Postby vertak » 25 Nov 2016, 01:58

Facility design - Design Clean Room Project that support the process within the cleanroom should be established by the user organization. Parameters such as temperature and humidity may be process driven or comfort driven, and therefore selected to accommodate specific comfort or process requirements as determined by the end user

Local control - Under some circumstances, cleanliness requirements can be achieved through the use of localized controls such as clean tents, glove boxes or isolators. These provide unidirectional filtered airflow within a limited area. They may be located within a facility that provides the necessary temperature and humidity conditions or they may be provided with integral environmental control equipment designed to maintain necessary conditions.

Measurements of total particle count in the cleanroom is described in Federal Standard 209. This count may be composed of viable, non-viable, or non-viable host particles with a viable traveler. There is no generally accepted relationship between total particle count and viable particle count. While maintaining appropriate particle counts is important in design and operation, a protocol designed to identify viable particles should be inherent in the certification/validation testing of a bio-pharmaceutical cleanroom.

No facility will compensate for excessive contamination generated within it. In addition to effectively facility design, the user must also institute a routine maintenance program as well as maintain personnel and operational disciplines that limit particles generated within the facility as well as entry of particles into the facility.

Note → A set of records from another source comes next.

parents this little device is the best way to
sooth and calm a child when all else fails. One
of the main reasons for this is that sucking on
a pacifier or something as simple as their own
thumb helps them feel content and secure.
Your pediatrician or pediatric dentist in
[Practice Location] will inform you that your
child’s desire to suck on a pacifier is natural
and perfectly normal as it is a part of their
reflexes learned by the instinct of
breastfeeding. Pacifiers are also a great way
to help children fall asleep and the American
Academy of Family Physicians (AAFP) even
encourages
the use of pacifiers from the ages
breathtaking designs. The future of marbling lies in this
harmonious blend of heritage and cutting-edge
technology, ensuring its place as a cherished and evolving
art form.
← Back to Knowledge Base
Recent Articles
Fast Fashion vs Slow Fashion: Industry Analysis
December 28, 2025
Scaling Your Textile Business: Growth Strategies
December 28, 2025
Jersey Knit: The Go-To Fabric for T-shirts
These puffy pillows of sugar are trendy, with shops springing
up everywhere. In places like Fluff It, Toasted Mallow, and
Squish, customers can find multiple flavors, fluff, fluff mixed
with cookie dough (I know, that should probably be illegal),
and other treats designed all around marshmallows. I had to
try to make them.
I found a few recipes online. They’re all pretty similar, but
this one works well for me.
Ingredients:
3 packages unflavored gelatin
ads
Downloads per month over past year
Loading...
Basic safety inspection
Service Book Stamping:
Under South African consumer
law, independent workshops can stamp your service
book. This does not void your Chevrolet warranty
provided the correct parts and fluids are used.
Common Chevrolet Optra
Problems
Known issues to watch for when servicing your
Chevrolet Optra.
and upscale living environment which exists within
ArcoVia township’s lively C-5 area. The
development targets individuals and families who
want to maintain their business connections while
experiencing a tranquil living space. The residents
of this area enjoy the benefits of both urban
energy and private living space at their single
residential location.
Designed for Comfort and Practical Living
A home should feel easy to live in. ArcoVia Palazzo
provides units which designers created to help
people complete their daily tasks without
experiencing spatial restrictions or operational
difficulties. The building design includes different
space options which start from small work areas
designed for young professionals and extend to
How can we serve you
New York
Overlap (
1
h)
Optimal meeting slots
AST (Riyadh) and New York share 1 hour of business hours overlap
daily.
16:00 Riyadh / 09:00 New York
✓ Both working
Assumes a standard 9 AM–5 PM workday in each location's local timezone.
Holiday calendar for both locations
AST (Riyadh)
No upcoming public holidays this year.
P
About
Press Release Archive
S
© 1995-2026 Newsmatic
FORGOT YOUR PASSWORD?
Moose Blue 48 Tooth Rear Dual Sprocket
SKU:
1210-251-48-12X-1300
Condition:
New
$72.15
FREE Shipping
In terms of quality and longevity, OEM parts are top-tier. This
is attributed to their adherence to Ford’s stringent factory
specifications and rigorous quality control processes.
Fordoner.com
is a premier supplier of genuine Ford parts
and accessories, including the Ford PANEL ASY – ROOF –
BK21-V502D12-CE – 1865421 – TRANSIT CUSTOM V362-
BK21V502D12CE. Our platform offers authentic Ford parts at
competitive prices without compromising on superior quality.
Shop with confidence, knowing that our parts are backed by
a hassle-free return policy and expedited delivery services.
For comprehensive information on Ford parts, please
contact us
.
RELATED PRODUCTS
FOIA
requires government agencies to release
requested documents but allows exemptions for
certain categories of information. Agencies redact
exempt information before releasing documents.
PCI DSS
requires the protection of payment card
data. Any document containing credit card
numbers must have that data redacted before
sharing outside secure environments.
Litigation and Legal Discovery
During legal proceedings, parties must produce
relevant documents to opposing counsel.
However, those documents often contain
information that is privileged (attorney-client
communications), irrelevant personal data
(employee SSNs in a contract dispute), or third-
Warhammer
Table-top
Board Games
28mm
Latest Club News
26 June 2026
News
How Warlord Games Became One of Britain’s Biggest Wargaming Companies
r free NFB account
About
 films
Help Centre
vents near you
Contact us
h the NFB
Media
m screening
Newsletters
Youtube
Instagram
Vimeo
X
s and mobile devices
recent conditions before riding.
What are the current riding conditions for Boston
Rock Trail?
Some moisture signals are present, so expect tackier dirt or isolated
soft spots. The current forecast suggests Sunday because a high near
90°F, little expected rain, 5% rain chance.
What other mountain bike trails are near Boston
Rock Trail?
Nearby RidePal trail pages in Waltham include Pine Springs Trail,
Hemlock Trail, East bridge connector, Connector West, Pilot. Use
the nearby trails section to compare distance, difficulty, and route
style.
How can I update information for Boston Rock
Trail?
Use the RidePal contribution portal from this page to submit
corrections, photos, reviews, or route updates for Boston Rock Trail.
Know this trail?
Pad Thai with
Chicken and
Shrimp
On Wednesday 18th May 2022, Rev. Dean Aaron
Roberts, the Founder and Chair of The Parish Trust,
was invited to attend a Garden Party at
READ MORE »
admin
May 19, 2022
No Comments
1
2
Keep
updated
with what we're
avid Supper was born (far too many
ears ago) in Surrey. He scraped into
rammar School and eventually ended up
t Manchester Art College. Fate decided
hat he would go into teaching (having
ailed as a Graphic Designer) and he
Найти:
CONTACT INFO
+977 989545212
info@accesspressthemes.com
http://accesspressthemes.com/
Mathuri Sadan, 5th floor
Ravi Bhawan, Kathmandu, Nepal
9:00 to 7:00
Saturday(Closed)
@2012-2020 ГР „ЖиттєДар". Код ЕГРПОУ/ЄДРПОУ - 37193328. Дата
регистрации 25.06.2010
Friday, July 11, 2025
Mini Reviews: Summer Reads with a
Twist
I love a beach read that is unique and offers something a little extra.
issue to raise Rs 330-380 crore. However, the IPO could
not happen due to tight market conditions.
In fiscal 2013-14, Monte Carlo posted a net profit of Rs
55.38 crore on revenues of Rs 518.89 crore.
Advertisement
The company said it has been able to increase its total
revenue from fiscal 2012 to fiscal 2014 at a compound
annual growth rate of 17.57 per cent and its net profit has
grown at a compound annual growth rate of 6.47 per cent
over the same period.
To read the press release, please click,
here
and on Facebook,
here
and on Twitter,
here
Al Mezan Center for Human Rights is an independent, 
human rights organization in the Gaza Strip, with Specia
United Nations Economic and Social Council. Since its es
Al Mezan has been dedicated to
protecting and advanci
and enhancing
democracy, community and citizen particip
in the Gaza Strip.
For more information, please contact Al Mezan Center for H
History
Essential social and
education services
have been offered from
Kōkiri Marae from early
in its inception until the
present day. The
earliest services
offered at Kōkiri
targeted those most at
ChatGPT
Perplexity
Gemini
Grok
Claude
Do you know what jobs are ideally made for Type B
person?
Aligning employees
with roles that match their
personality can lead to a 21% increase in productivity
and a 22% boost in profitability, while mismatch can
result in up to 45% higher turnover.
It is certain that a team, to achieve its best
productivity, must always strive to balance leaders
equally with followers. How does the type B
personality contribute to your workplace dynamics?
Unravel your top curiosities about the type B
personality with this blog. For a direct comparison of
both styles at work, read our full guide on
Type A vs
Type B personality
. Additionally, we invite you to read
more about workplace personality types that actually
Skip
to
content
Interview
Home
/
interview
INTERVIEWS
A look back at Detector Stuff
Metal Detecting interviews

As the demand for complex cleanrooms in the life sciences grows, construction challenges mount. Making the right decisions during the building and commissioning phases of Clean Room Panels will help to ensure that they are successful, better integrated, more operable and sustainable. Generally speaking, teamwork among designers, operators, maintenance people and builders that focuses on project timelines will achieve the best results. The suggestions below will help drug and device manufacturers step back and better envision the whole facility during the build process.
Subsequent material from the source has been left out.